Ally Sheedy’s Trans Son
Ally got married to Lansbury on April 12, 1992. David is the son of Edgar Lansbury, a British theatrical producer, as well as the nephew of actress, Angela Lansbury. Their child was born a female in 1994 but now identifies as a man.
Due to this, Ally has become a strong supporter of the transgender community. In June 2020, Ally and her son, Beckett, appeared on an episode of the podcast We Are Family. Ally discussed the journey so far and how she educated herself to be able to support her son.
She Was Scared When Her Son Came Out
Ally has claimed she was scared and unsure when Beckett came out. In the podcast, she said:
“I just was scared because I just didn’t have enough information. I didn’t know that he had a place to go where they actually knew what they were doing.”
“Once I started to get that there was this center and they did know what they were doing, and Beck knew what he was doing, and it was OK to ask questions, it was OK to be scared. Beck got really good at bringing me along and giving me the information.”
The Breakfast Club by John Hughes
The Breakfast Club, written, produced, and directed by John Hughes is a 1985-American teen coming-of-age drama. It stars Ally Sheedy, Emilio Estevez, Judd Nelson, Molly Ringwald, and Anthony Michael Hall as teenagers from different high school cliques. They spend one Saturday in detention under an authoritarian assistant principal.
The film premiered on February 7, 1985, in Los Angeles. Despite having a $1 million budget, it grossed over $51.5 million. It is a critically acclaimed movie that has been labeled one of the best high school movies in history and one of John Hughes’s finest works.
Happy Birthday, Breakfast Club
The Library of Congress designated the film, The Breakfast Club, for preservation in the United States National Film Registry in 2016 as “culturally, historically, or aesthetically significant.” A year before that, in 2015, the movie was digitally remastered and re-released in 430 theaters to commemorate its 30th anniversary.

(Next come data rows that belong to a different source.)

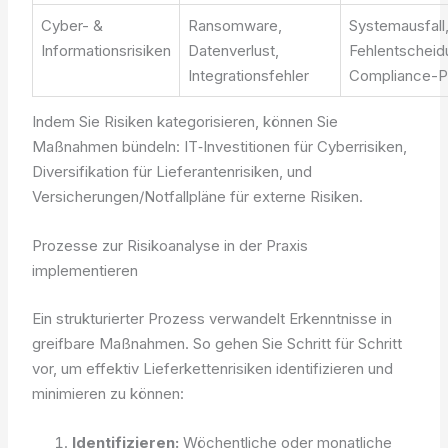
Cyber- &
Ransomware,
Systemausfall
Informationsrisiken
Datenverlust,
Fehlentscheid
Integrationsfehler
Compliance-P
Indem Sie Risiken kategorisieren, können Sie
Maßnahmen bündeln: IT‑Investitionen für Cyberrisiken,
Diversifikation für Lieferantenrisiken, und
Versicherungen/Notfallpläne für externe Risiken.
Prozesse zur Risikoanalyse in der Praxis
implementieren
Ein strukturierter Prozess verwandelt Erkenntnisse in
greifbare Maßnahmen. So gehen Sie Schritt für Schritt
vor, um effektiv Lieferkettenrisiken identifizieren und
minimieren zu können:
Identifizieren:
Wöchentliche oder monatliche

The film’s central theme is the American adolescent’s persistent quest to be understood, both by adults and by themselves. It delves into the pressures placed on teens to conform to high school social conventions, as well as the unrealistic expectations of their parents, teachers, and other authorities in society.
St. Elmo’s Fire
St. Elmo’s Fire is a 1985 American coming-of-age film co-written and directed by Joel Schumacher. It stars Ally Sheedy, Emilio Estevez, Rob Lowe, Demi Moore, Andrew McCarthy, Judd Nelson, Andie MacDowell, and Mare Winningham, who is the only one not regarded as a Brat Pack member.
It follows a group of recent Georgetown University graduates as they adjust to post-university life and the responsibilities of adulthood. Although it received mixed reviews from critics, it was a box office hit, earning $37.8 million on a budget of $10 million.
Sheedy Doesn’t Want a Remake of The Breakfast Club
With many remakes, reboots, and sequels of the 1980s and 1990s films – Valley Girl, Bill & Ted, and Ghostbusters – Ally asserts that a new Breakfast Club will never work. “There’s no way there could be a remake because John Hughes just didn’t want that to happen so there isn’t,” she said.
“It would be a completely different film, there’s no way to remake it today. I really don’t think so.” The times have changed, as have the difficulties confronting youngsters today in comparison to the 1985 film’s students. We totally agree with you on that, Ally.
Ally Sheedy Still Acts and Keeps in Touch With Molly
True, she earns less money than she would in Hollywood, but she is content with that. Although there is no WhatsApp group chat for the cast of John Hughes’ masterpiece, Ally told Digital Spy that she is “still in regular touch with Molly.”
“What we have is a shared experience which is very specific and unique, it’s a comfortable sort of closeness there,” she said.